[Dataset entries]
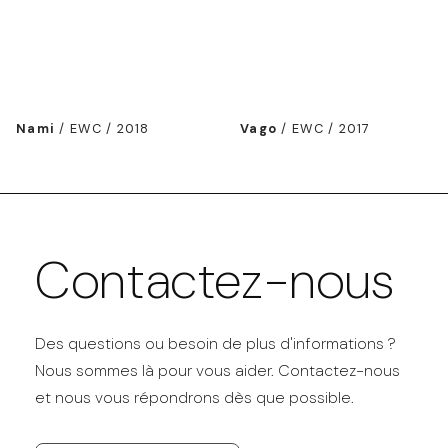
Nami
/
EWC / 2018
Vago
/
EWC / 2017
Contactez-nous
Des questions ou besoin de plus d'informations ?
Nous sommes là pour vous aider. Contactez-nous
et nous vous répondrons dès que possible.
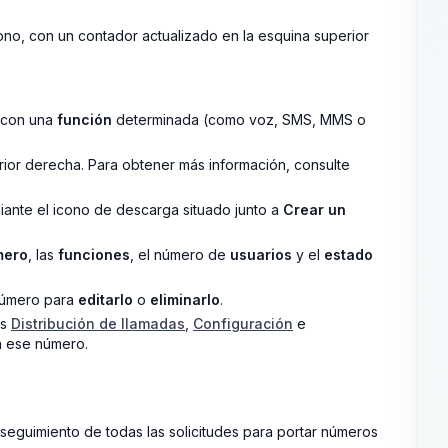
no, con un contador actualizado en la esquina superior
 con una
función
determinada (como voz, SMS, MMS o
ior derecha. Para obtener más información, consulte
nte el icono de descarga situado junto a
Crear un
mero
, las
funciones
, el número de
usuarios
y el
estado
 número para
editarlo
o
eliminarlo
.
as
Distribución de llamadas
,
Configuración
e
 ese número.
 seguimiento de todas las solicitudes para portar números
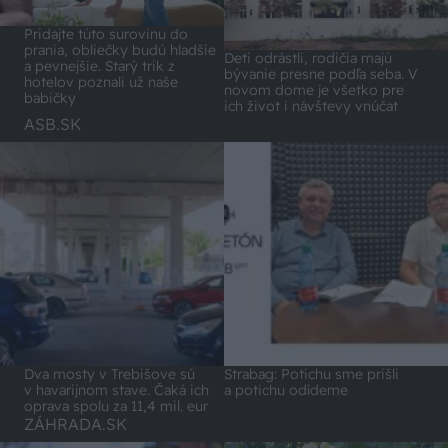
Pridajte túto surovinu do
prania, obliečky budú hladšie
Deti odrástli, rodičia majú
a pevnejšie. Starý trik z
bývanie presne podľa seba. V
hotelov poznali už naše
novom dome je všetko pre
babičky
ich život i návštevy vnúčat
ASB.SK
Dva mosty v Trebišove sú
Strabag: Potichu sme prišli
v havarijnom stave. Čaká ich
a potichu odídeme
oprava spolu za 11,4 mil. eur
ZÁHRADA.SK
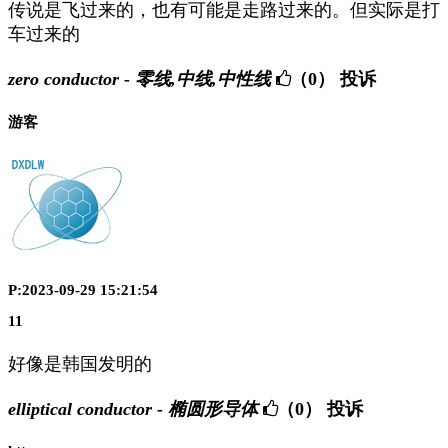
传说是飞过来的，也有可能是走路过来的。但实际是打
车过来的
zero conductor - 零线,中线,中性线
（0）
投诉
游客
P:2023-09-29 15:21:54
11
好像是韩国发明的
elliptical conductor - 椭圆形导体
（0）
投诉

* * *

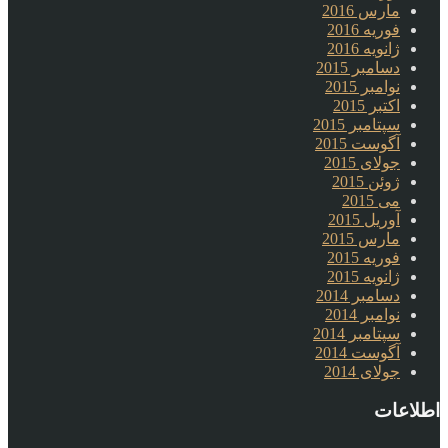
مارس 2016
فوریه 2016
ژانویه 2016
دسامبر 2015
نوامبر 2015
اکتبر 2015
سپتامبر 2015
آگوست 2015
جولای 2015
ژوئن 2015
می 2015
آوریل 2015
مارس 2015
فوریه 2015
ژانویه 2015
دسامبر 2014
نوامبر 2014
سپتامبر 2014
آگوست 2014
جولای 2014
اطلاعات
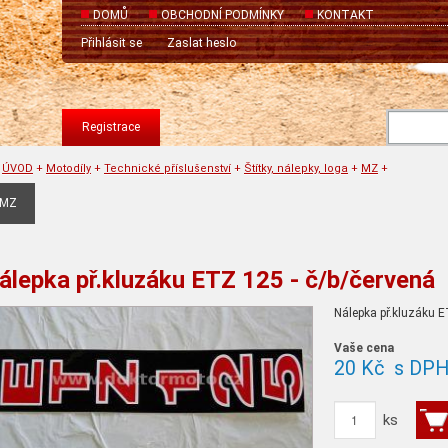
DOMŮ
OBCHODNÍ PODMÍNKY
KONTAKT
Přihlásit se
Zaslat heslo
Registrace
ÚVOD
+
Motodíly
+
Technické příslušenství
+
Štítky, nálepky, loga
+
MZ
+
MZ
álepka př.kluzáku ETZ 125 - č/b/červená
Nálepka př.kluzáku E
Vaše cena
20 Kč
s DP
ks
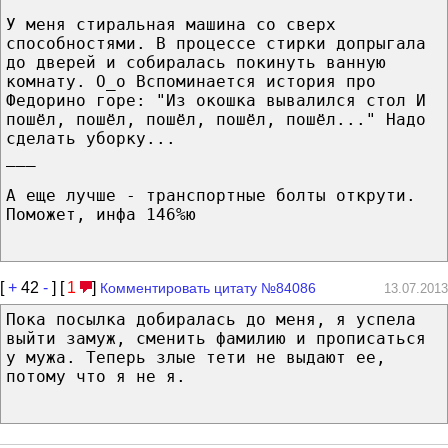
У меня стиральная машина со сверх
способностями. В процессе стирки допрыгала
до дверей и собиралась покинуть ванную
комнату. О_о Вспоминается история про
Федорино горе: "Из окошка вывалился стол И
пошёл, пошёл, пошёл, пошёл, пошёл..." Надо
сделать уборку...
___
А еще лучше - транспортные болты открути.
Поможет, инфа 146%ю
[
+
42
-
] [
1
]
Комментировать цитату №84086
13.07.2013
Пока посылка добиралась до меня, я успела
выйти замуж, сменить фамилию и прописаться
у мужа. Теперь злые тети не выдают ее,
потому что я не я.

→ **REQUIRED WORK**: In the entries above, the lines from the one bearing "Поможет, инфа 146%ю" up to and including the one bearing "потому что я не я." should be transcribed exactly; no other line is wanted.

→ **SOLUTION TO THE PROBLEM**:
Поможет, инфа 146%ю
[
+
42
-
] [
1
]
Комментировать цитату №84086
13.07.2013
Пока посылка добиралась до меня, я успела
выйти замуж, сменить фамилию и прописаться
у мужа. Теперь злые тети не выдают ее,
потому что я не я.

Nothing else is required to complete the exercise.